The St. Peter-Jordan aquifer includes the Cambrian Jordan Sandstone and the overlying Ordovician Prairie du Chien Group and St. Peter Sandstone. The aquifer is present throughout Iowa and is confined beneath other aquifers in much of the State. Information on the aquifer available from drillers and contractors, provided estimates of aquifer transmissivity values ranging from about 500 to about 3,000 square feet per day. The largest transmissivity values are for dolomite and dolomite-cemented sandstone, indicating that permeability in much of the aquifer is due to secondary fractures. The aquifer is vertically bounded by an upper leaky confining unit with a vertical hydraulic conductivity of 10^-10 feet per second.

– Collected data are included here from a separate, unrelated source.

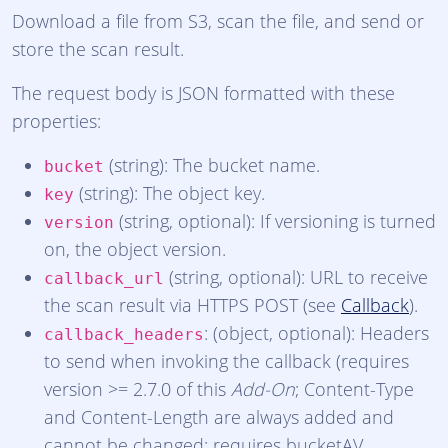
Download a file from S3, scan the file, and send or
store the scan result.
The request body is JSON formatted with these
properties:
(string): The bucket name.
bucket
(string): The object key.
key
(string, optional): If versioning is turned
version
on, the object version.
(string, optional): URL to receive
callback_url
the scan result via HTTPS POST (see
Callback
).
: (object, optional): Headers
callback_headers
to send when invoking the callback (requires
version >= 2.7.0 of this
Add-On
; Content-Type
and Content-Length are always added and
cannot be changed; requires bucketAV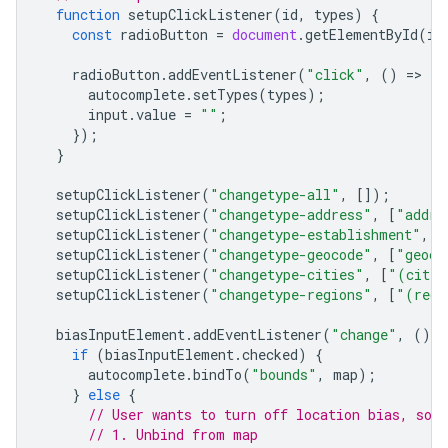
function
setupClickListener
(
id
,
types
)
{
const
radioButton
=
document
.
getElementById
(
id
radioButton
.
addEventListener
(
"click"
,
()
=
>
{
autocomplete
.
setTypes
(
types
);
input
.
value
=
""
;
});
}
setupClickListener
(
"changetype-all"
,
[]);
setupClickListener
(
"changetype-address"
,
[
"addre
setupClickListener
(
"changetype-establishment"
,
[
setupClickListener
(
"changetype-geocode"
,
[
"geoco
setupClickListener
(
"changetype-cities"
,
[
"(citie
setupClickListener
(
"changetype-regions"
,
[
"(regi
biasInputElement
.
addEventListener
(
"change"
,
()
=
if
(
biasInputElement
.
checked
)
{
autocomplete
.
bindTo
(
"bounds"
,
map
);
}
else
{
// User wants to turn off location bias, so 
// 1. Unbind from map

The aquifer was simulated using a two-layer finite-difference ground-water flow model. The upper layer simulated a source bed in aquifers composed of Silurian and Devonian rocks overlying the St. Peter-Jordan aquifer. The lower layer simulated flow in the St. Peter-Jordan aquifer. Lateral boundaries assigned in the model include constant heads in northeastern Iowa, where the aquifer is in contact with the Mississippi River or is unconfined, and no-flow boundaries in western and northwestern Iowa, where the rocks are insufficiently permeable to form an aquifer. The aquifer boundaries to the north, east, and south of Iowa were determined by geohydrologic conditions and the relation of the St. Peter-Jordan aquifer with the lateral extent of adjacent aquifers.

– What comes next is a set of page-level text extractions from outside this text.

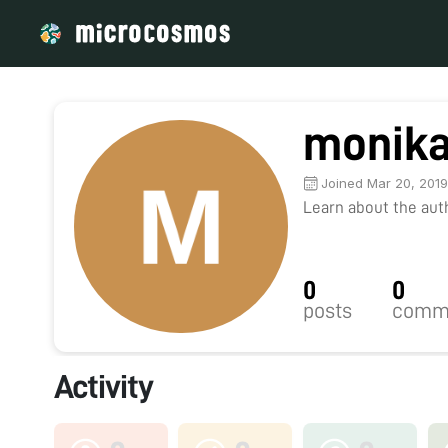
monika
Joined Mar 20, 201
Learn about the autho
0
0
posts
comm
Activity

An assumption that the largest part of recharge to the aquifer is from outcrop areas in northeastern Iowa and from Minnesota is not supported by the results of this study. Vertical leakage from overlying rocks accounted for most of the recharge to the aquifer in northwestern Iowa. Discharge is mostly through lateral boundaries and to rivers.

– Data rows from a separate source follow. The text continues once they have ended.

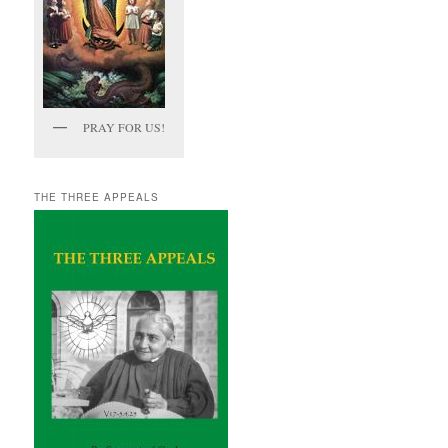
PRAY FOR US!
THE THREE APPEALS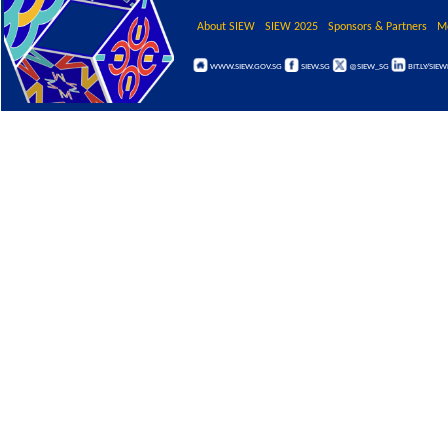
About SIEW
SIEW 2025
Sponsors & Partners
M
WWW.SIEW.GOV.SG
SIEW.SG
@SIEW_SG
BIT.LY/SIE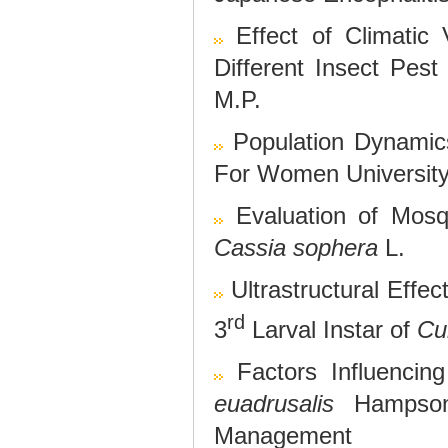
Effect of Climatic 
Different Insect Pest
M.P.
Population Dynamics
For Women Universit
Evaluation of Mosqu
Cassia sophera
L.
Ultrastructural Effec
rd
3
Larval Instar of
Cu
Factors Influenci
euadrusalis
Hampson,
Management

Pumping has caused changes in the flow system that include regional declines in the potentiometric surface of the aquifer. Simulation indicates that pumping through 1980 increased net vertical leakage into the aquifer to about double the predevelopment rate. Discharge across lateral boundaries has been substantially reduced or reversed by pumping. Aquifer storage provided about one-third of the water required to supply pumping in the 1970's. Simulation of future conditions, assuming no increase in pumping rates, indicates that the rate of decline in water levels will decrease by the year 2020. As equilibrium with pumping is approached in 2020, 75 percent of the pumpage will be balanced by vertical leakage, eight percent by water released from aquifer storage, and 17 percent by increases in boundary recharge or decreases in boundary discharge. Future pumping at an increasing rate of about 10 percent per decade of the average pumping rate in 1975 will require about one and one-half times the vertical leakage of the 1971-1980 period and about fivetimes the net inflow from lateral boundaries; however, the rate of water released from aquifer storage will be about half the 1970's rate. Under these conditions, the head in the aquifer will continue to decline at an almost constant rate until 2020.